Selbstkritik fehlt beim Thema Kolonialismus

Nach der für die Museen vernichtenden Analyse des Wissenschaftsrats war die Aufregung groß. Sammlungschef:innen meldeten sich zu Wort, Missstände wurden publik, auch interne Zerwürfnisse. Gegen Generaldirektor Michael Eissenhauer wurde eine Dienstaufsichtsbeschwerde erteilt. Es herrschte Aufbruchsstimmung in der altehrwürdigen Bude – und dann ging es ab in die Gremien.

Die nun präsentierten Vorschläge der eigens eingerichteten Reformkommission klingen kaum mehr nach Aufbruch. Keine Auflösung des Präsidiums, ein „Kollegialorgan“ anstelle der Hauptverwaltung, Verzicht auf die Generaldirektion zugunsten eigenständigerer Museen – und bitte mehr Zusammenarbeit. Kulturstaatsministerin Monika Grütters ist hochzufrieden, sie spricht von einem „beinahe revolutionären Akt“.
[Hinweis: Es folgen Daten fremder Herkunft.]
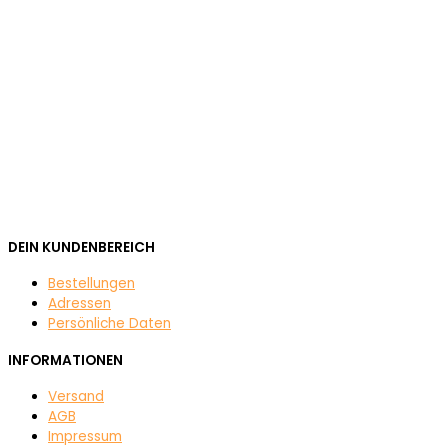
DEIN KUNDENBEREICH
Bestellungen
Adressen
Persönliche Daten
INFORMATIONEN
Versand
AGB
Impressum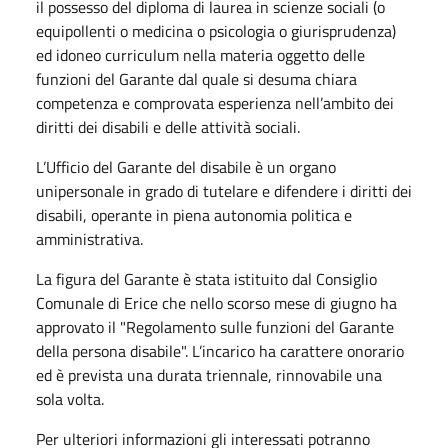
il possesso del diploma di laurea in scienze sociali (o
equipollenti o medicina o psicologia o giurisprudenza)
ed idoneo curriculum nella materia oggetto delle
funzioni del Garante dal quale si desuma chiara
competenza e comprovata esperienza nell’ambito dei
diritti dei disabili e delle attività sociali.
L’Ufficio del Garante del disabile è un organo
unipersonale in grado di tutelare e difendere i diritti dei
disabili, operante in piena autonomia politica e
amministrativa.
La figura del Garante è stata istituito dal Consiglio
Comunale di Erice che nello scorso mese di giugno ha
approvato il "Regolamento sulle funzioni del Garante
della persona disabile". L’incarico ha carattere onorario
ed è prevista una durata triennale, rinnovabile una
sola volta.
Per ulteriori informazioni gli interessati potranno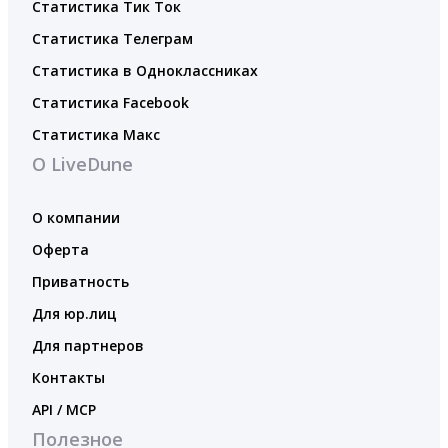
Статистика Тик Ток
Статистика Телеграм
Статистика в Одноклассниках
Статистика Facebook
Статистика Макс
О LiveDune
О компании
Оферта
Приватность
Для юр.лиц
Для партнеров
Контакты
API / MCP
Полезное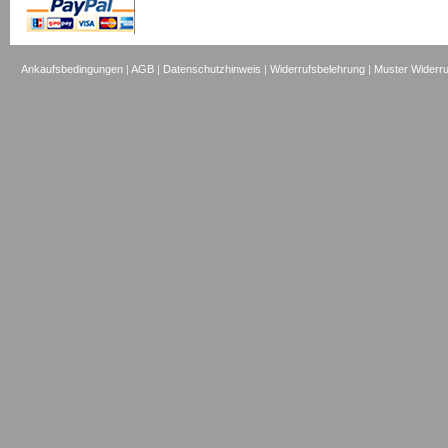
Ankaufsbedingungen
|
AGB
|
Datenschutzhinweis
|
Widerrufsbelehrung
|
Muster Widerru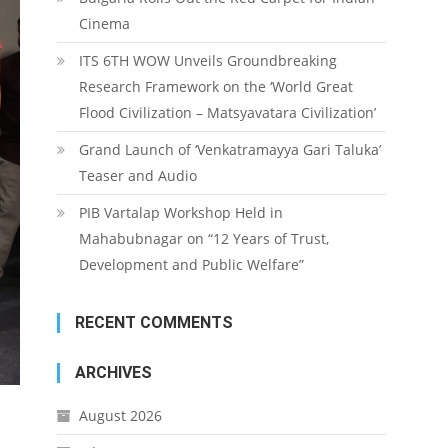
Cinema
ITS 6TH WOW Unveils Groundbreaking
Research Framework on the ‘World Great
Flood Civilization – Matsyavatara Civilization’
Grand Launch of ‘Venkatramayya Gari Taluka’
Teaser and Audio
PIB Vartalap Workshop Held in
Mahabubnagar on “12 Years of Trust,
Development and Public Welfare”
RECENT COMMENTS
ARCHIVES
August 2026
Das verstehe, wer will. Als ob es noch eines Beweises für die Schwerfälligkeit des SPK-Tankers bedurft hätte, wird er nun neu geliefert. Eine Hierarchie-Ebene weniger, eine etwas umstrukturierte Verwaltung, viele neue Prüfaufträge – und ansonsten Appelle? Können so bald attraktive, international ausstrahlende Ausstellungen gelingen, und mehr Publikumsnähe, samt Digitalisierung und modernem Marketing?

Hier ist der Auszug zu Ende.